Ok, so here are my thoughts. I think SolidCoin had the right idea with trying to do something about the 51% attack but had the wrong solution and execution. 10 or more trusted nodes is not the right approach. But the idea to let people who have a million solidcoins become trusted nodes is an interesting idea. Basically, people who have a lot of coins invested are less likely to attack the chain. I think this idea is worth exploring.

What if we can make it such that people with the most coins decide which transactions are to be included in each block? I know there are lots of problems with this idea. But let's brainstorm and see if we can come up with something better.

Nah. The people with the most coins are also the ones who are most against alt chains, any emergency features (not that they are necessary), any ideas that would challenge their position.
The people with the most coins are not building nor investing.
They have no interest in serving the needs of people who need to acquire and spend coins much more frequently.
Hell no. All they care about is "GET OFF MY LAWN!" and their bunkers.

If you really want trusted nodes, they may not be as necessary as ppl think:
1. half the problem can be solved by the network having a warning system regarding suddenly high difficulty, suddenly low hashrates, suddenly high invalids/rejects, suddenly low completed miner to pool interactions.
2. there can be a rotating set of trusted nodes that have a limited time to fight off a threat.
3. the trusted nodes would convene during a disaster and disband when no longer necessary.
4. defining one's node as a supernode (rather than trusted) would be a better way.

What you would do is have pools or groups of nodes come together and put collateral in an address that cannot be reorganized as long as any super nodes are live.
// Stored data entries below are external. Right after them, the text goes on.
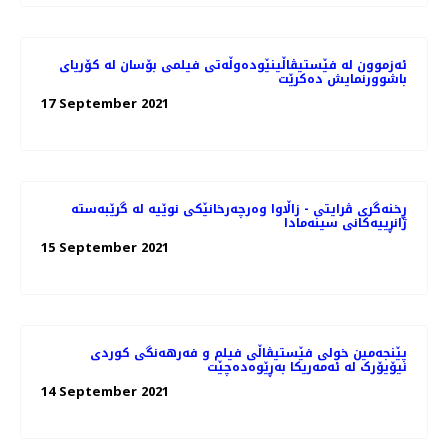
ئەزموون لە فێستیڤاڵینێوده‌وڵه‌تی فیلمی بۆسان له کۆریای
باشوورنمایش ده‌کرێت
17 September 2021
ڕخنەگری ڤرایتی - زاڵاوا وەرچەرخانێکی نوێیە لە گرێبەستە
ژانڕییەکانی سینەمادا
15 September 2021
پێنجەمین خولی فێستیڤاڵی فیلم و فەرهەنگی کوردی
نیۆیۆرک لە ئەمەریکا بەڕێوەدەچێت
14 September 2021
Then when the threat is over, that address releases the coins. This way any people can be super nodes including the peasants. Also this means unbalanced power is never permanent.

Look at the way the United States was organized under the Articles of Confederation versus the later Federalist model which has become corrupt and fights wars at our expense. A digital version of the same thing would self-destruct much faster.

Specifically to #2, the United States has behaved as if it under threat of immediate attack for 80 years. We cannot go down that road.

An even better idea is not having one massive blob of a network always ready to combust.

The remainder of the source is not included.